- **Task objective**: All lines in the records below that hold "Research" are to be shown.

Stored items
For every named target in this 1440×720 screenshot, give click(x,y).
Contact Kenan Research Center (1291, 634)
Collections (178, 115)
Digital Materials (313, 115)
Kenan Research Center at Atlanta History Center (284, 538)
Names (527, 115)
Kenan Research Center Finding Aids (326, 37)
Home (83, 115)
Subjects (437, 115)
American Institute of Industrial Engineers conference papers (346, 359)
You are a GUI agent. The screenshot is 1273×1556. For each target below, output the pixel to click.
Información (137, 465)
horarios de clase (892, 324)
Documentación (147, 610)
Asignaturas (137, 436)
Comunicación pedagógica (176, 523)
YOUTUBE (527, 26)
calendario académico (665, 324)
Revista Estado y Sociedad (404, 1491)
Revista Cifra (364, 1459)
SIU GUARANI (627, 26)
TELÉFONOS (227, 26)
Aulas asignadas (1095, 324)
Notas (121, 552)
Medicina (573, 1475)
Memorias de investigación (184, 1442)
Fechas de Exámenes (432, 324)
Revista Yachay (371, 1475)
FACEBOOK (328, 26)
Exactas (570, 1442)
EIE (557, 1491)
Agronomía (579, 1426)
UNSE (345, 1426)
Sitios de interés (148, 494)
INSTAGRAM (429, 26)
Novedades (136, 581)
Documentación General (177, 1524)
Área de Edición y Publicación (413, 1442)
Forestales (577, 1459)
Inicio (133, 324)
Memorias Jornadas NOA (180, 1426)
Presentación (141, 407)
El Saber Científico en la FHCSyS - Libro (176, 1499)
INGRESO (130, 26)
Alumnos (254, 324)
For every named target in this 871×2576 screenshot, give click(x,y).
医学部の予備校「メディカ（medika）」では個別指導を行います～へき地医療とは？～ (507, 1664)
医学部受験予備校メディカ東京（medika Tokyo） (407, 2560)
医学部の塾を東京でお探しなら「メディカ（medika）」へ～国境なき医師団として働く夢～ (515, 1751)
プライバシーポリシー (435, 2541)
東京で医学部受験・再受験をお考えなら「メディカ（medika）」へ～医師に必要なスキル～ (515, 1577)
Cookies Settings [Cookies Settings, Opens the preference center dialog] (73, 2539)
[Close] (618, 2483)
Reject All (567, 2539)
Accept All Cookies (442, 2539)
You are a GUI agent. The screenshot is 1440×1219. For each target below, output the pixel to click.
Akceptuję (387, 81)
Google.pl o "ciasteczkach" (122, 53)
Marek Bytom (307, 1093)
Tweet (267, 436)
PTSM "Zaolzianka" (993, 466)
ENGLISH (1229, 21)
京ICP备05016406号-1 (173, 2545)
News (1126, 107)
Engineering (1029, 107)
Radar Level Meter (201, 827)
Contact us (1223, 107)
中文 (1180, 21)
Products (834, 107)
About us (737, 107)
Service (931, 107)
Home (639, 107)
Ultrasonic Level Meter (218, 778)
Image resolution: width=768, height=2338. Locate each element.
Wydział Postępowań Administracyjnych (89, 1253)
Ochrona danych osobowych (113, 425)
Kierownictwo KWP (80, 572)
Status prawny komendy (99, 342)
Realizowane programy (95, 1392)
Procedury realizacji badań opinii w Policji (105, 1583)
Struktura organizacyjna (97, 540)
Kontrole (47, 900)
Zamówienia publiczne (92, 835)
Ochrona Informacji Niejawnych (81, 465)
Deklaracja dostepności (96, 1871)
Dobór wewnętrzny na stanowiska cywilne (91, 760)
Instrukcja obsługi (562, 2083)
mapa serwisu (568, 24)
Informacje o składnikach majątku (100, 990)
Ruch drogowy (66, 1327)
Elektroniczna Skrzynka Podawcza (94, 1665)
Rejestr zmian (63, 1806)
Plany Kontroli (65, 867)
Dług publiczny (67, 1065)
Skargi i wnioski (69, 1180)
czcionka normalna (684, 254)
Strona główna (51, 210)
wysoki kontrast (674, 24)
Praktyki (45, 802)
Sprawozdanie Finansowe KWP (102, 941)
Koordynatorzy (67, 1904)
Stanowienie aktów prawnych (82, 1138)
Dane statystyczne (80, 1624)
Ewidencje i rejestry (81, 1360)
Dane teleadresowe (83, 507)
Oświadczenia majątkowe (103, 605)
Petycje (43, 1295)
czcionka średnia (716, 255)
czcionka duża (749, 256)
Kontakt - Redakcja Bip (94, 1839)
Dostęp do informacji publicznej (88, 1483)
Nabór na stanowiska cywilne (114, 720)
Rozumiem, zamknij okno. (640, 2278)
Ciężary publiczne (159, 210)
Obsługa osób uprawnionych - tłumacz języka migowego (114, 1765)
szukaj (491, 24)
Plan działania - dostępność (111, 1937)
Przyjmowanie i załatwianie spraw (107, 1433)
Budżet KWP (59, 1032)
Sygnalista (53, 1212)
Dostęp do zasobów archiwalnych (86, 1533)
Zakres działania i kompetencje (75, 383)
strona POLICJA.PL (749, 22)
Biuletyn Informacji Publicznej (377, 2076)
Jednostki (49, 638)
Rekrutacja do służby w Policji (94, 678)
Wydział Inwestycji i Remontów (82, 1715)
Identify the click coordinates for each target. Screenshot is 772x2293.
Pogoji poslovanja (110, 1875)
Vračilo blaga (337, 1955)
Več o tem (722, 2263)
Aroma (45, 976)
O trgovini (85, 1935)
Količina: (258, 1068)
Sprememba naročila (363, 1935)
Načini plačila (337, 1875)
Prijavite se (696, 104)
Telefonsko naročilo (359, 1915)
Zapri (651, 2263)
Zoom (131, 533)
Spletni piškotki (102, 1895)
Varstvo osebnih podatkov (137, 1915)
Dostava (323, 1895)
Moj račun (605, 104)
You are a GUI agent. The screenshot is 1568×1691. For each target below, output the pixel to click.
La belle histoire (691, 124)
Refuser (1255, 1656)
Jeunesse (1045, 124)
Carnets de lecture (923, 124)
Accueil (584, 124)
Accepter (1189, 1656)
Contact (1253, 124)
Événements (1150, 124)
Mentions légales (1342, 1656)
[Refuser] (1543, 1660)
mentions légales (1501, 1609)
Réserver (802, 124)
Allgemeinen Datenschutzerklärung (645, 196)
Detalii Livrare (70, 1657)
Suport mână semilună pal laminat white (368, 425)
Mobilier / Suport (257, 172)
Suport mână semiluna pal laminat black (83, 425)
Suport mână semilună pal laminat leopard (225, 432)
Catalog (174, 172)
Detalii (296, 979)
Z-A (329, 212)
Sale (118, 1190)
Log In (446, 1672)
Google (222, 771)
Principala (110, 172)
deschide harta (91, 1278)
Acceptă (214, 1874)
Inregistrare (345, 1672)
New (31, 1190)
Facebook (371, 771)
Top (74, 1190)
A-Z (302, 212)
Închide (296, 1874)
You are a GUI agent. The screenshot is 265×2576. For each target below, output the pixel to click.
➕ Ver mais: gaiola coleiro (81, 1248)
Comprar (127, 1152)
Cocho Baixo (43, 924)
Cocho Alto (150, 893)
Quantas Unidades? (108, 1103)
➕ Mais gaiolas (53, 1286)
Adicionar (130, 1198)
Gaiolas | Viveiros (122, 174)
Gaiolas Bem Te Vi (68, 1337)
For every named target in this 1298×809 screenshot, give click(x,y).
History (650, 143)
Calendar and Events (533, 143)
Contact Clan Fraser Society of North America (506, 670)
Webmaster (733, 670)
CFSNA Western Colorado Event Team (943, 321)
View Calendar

- **Your solution**:
Contact Kenan Research Center (1291, 634)
Kenan Research Center at Atlanta History Center (284, 538)
Kenan Research Center Finding Aids (326, 37)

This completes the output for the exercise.